Your questions or reason for posting does not seem to be regarding the prevention of HIV and see that is the limit of your membership here in the "prevention section" about "HIV prevention"

Your welcome to read the forum, but I don't think you should be posting unless you have a prevention question for yourself.

Quote
HIV is very difficult to contract and pass on, and more or less impossible to pass on if your viral load in undetectable.

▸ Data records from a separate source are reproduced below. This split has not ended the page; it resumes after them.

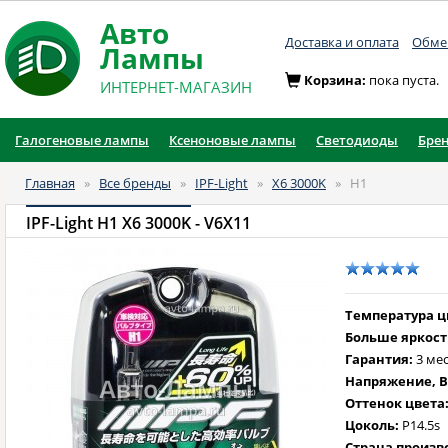
Авто
Доставка и оплата
Обмен
Лампы
Корзина:
пока пуста.
ИНТЕРНЕТ-МАГАЗИН
Галогеновые лампы
Ксеноновые лампы
Светодиоды
Бре
Главная
»
Все бренды
»
IPF-Light
»
X6 3000K
»
H1
IPF-Light H1 X6 3000K
- V6X11
Температура цв
Больше яркост
Гарантия:
3 ме
Напряжение, В
Оттенок цвета
Цоколь:
P14.5s
Страна произв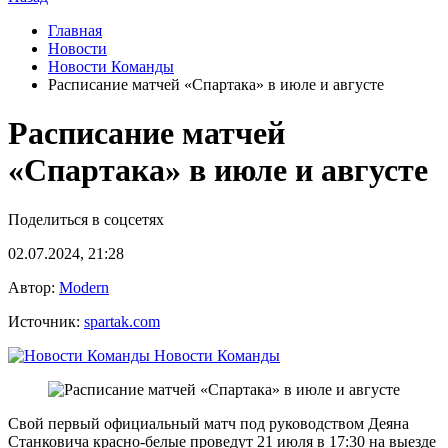
Главная
Новости
Новости Команды
Расписание матчей «Спартака» в июле и августе
Расписание матчей
«Спартака» в июле и августе
Поделиться в соцсетях
02.07.2024, 21:28
Автор:
Modern
Источник:
spartak.com
Новости Команды
Свой первый официальный матч под руководством Деяна
Станковича красно-белые проведут 21 июля в 17:30 на выезде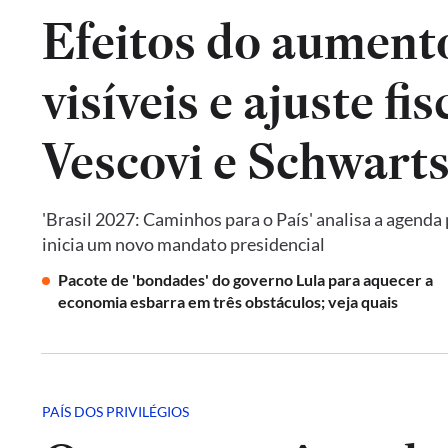
Efeitos do aumento
visíveis e ajuste fi
Vescovi e Schwar
'Brasil 2027: Caminhos para o País' analisa a agenda
inicia um novo mandato presidencial
Pacote de 'bondades' do governo Lula para aquecer a
economia esbarra em três obstáculos; veja quais
PAÍS DOS PRIVILÉGIOS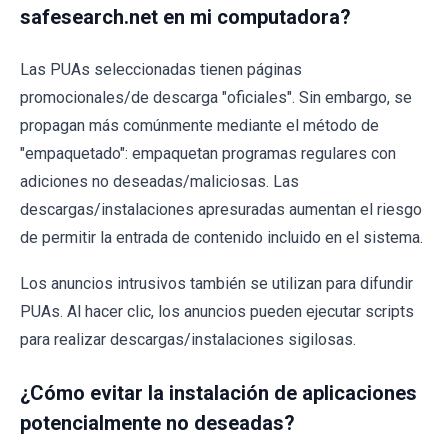
safesearch.net en mi computadora?
Las PUAs seleccionadas tienen páginas
promocionales/de descarga "oficiales". Sin embargo, se
propagan más comúnmente mediante el método de
"empaquetado": empaquetan programas regulares con
adiciones no deseadas/maliciosas. Las
descargas/instalaciones apresuradas aumentan el riesgo
de permitir la entrada de contenido incluido en el sistema.
Los anuncios intrusivos también se utilizan para difundir
PUAs. Al hacer clic, los anuncios pueden ejecutar scripts
para realizar descargas/instalaciones sigilosas.
¿Cómo evitar la instalación de aplicaciones
potencialmente no deseadas?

20 years of studies, no infections when someone has been on treatment and UD (Undetectable blood levels of HIV) for more than 6 months and maintains treatment.

Its more than just "Less impossible" this is dramatically understating the reduction in risk, its actually virtually 0 to the point the burden of the argument scientifically or medically speaking at this stage is now should be challenged to the other-foot of the story, in other-words the risk is 0 until proven otherwise.

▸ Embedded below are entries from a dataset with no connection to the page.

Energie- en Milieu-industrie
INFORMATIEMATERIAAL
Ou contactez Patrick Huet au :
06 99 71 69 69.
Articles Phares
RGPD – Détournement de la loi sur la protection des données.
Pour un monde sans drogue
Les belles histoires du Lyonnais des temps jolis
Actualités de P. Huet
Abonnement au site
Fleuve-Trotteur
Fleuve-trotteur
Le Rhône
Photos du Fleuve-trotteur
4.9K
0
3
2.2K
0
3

U=U messages as a result so ‘Undetectable Equals Untransmittable’ has been endorsed by more than 600 organizations from 75 countries

Quote
Oral sex is very very low risk for HIV

Define the act, oral is too vague and some oral simply has no risk as in none. Oral is a shit and lazy term causing misunderstanding and leading people to still fear basic things by taking the term out of context like sharing forks or a kiss on the cheek.

Quote
HIV is not a death sentence like in the 80s, but it's hardly a walk in the park and many doctors are guilty of downplaying it? That said the vast majority of those infected will live healthy normal lifespans.

It leads to the death of over 1 million people each year including people in developed nations locations like the USA and the EU.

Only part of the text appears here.